Увидел ли Азиз еще что-то? Или, может быть, в Гульмарге жил какой-то его друг? Или тут была замешана женщина? Его настроения так часто менялись в тот день. Утром Азиз был исполнительным гостиничным работником. На автобусной станции, приготовившись к долгому ожиданию, он убрал с лица предвкушающее выражение, и лицо сразу сделалось бессмысленным, почти тупым. Наконец, в автобусе, схватив корзинку с сандвичами, он изобразил послушную общительность. Потом, усевшись на пони, чтобы добраться через сосновый лес в Гульмарг, он принял оживленный и лукавый вид: подпрыгивал в седле, вертел поводья, издавал квохчущие звуки, несся вперед, притормаживал, пугая других пони, которые пускались вскачь. Мне кажется, в Гульмарг Азиза влекли именно пони: наверное, в его жилах все-таки текла кровь наездников. Сидя на пони, даже в этих башмаках, он уже перестал смотреться комично: его просторные, сужающиеся книзу штаны казались уместными: это были штаны наездника. Во время наших экскурсий в последующие дни он никогда не шел пешком, если можно было ехать верхом, — даже на самых крутых, скалистых, опасных тропах; а сидя верхом на пони, он всегда оставался энергичным и с восторгом выкрикивал всякий раз, как у пони поскальзывалась нога: «Оаш! Оаш! Полегче, полегче!» Он сделался разговорчив. Он заговорил о событиях 1947 года и рассказал о налетчиках, которые были до того невежественны, что принимали латунь за золото. И рассказал нам, почему не любит ходить пешком. По его словам, однажды зимой он оставил службу у своего тогдашнего хозяина, жившего по ту сторону долины; денег у него не было, и ему пришлось перейти заснеженный Банихальский перевал пешком. Он заболел, и врач запретил ему в будущем ходить пешком.

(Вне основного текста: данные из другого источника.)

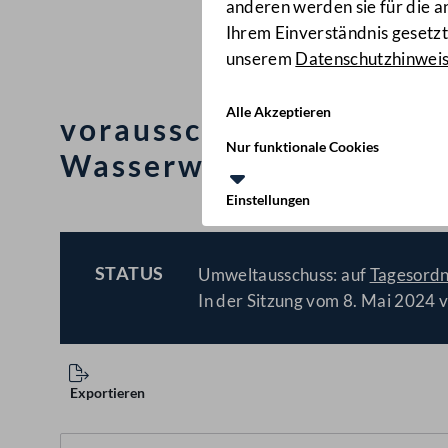
anderen werden sie für die 
Ihrem Einverständnis gesetzt.
unserem
Datenschutzhinwei
Alle Akzeptieren
vorausschauende Planun
Nur funktionale Cookies
Wasserwirtschaft
(3986/
Einstellungen
STATUS
Umweltausschuss: auf
Tagesord
BESCHLOSSEN
In der Sitzung vom 8. Mai 2024 v
Exportieren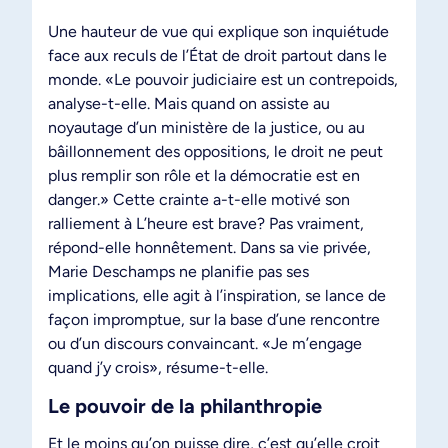
Une hauteur de vue qui explique son inquiétude
face aux reculs de l’État de droit partout dans le
monde. «Le pouvoir judiciaire est un contrepoids,
analyse-t-elle. Mais quand on assiste au
noyautage d’un ministère de la justice, ou au
bâillonnement des oppositions, le droit ne peut
plus remplir son rôle et la démocratie est en
danger.» Cette crainte a-t-elle motivé son
ralliement à L’heure est brave? Pas vraiment,
répond-elle honnêtement. Dans sa vie privée,
Marie Deschamps ne planifie pas ses
implications, elle agit à l’inspiration, se lance de
façon impromptue, sur la base d’une rencontre
ou d’un discours convaincant. «Je m’engage
quand j’y crois», résume-t-elle.
Le pouvoir de la philanthropie
Et le moins qu’on puisse dire, c’est qu’elle croit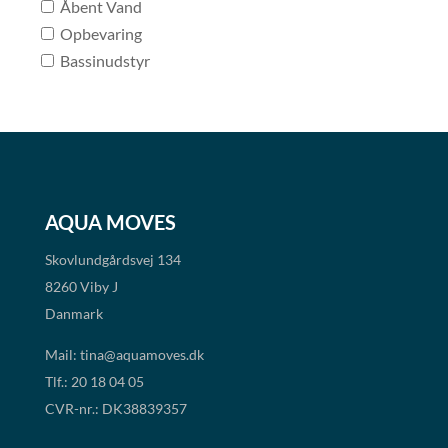
Åbent Vand
Opbevaring
Bassinudstyr
AQUA MOVES
Skovlundgårdsvej 134
8260 Viby J
Danmark
Mail:
tina@aquamoves.dk
Tlf.: 20 18 04 05
CVR-nr.: DK38839357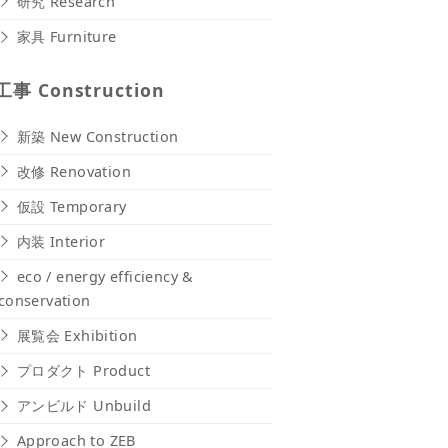
研究 Research
家具 Furniture
工事 Construction
新築 New Construction
改修 Renovation
仮設 Temporary
内装 Interior
eco / energy efficiency &
conservation
展覧会 Exhibition
プロダクト Product
アンビルド Unbuild
Approach to ZEB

Казалось, в нем уживается сразу несколько разных людей. Особенно интересно было наблюдать за тем, как он обрабатывает наших друзей; видеть, как он применяет к другим тот метод оценки через услужение, который в первые дни общения мы ощутили на себе. У друзей имелись собственные слуги: Азиза ничто к ним не привязывало. И тем не менее он уже завладевал ими; он уже начал привязывать их к себе. Он ничего не добивался — он просто повиновался инстинкту. Он не умел ни читать, ни писать. Люди были его рабочим материалом, его профессией и, несомненно, развлечением; его мир состоял из подобных встреч и управляемых взаимоотношений. Он очень чутко на все реагировал. (Как легко, как «официально», раскусив нашу сентиментальность, он обставил увольнение хансамы: «Это хорошо для него». А хансаме оставалось лишь бессильно беситься у него за спиной.) Английским он овладел на слух, а потому никогда не делал характерных индийских ошибок, какие случаются при неверном прочтении слов; известные же ему слова выговаривал лучше, чем многие индийцы, окончившие колледж. Даже его ошибки («никто» вместо «никто не»: «никто любить лед») свидетельствовали о том, что он усваивал язык, который слышал лишь время от времени; удивительно было слышать от него какое-нибудь слово или фразу, которые я сам произносил несколько дней назад, причем в точности с моими интонациями. Пошел бы он далеко, если бы выучился читать и писать? А может быть, именно его неграмотность так обостряла его восприимчивость? Он манипулировал человеческими душами, как — на свой более величественный лад — делали когда-то и властители здешних краев, тоже, кстати сказать, неграмотные: Ранджит Сингх[47], вождь сикхов, Гулаб Сингх, основатель штата Джамму и Кашмир. Это для нас неграмотность — недостающее звено. А в глазах неграмотного мудреца, живущего в более простом мире, не является ли грамотность каким-то пустяком, растратой чувств, ремесленным навыком наемника-писца?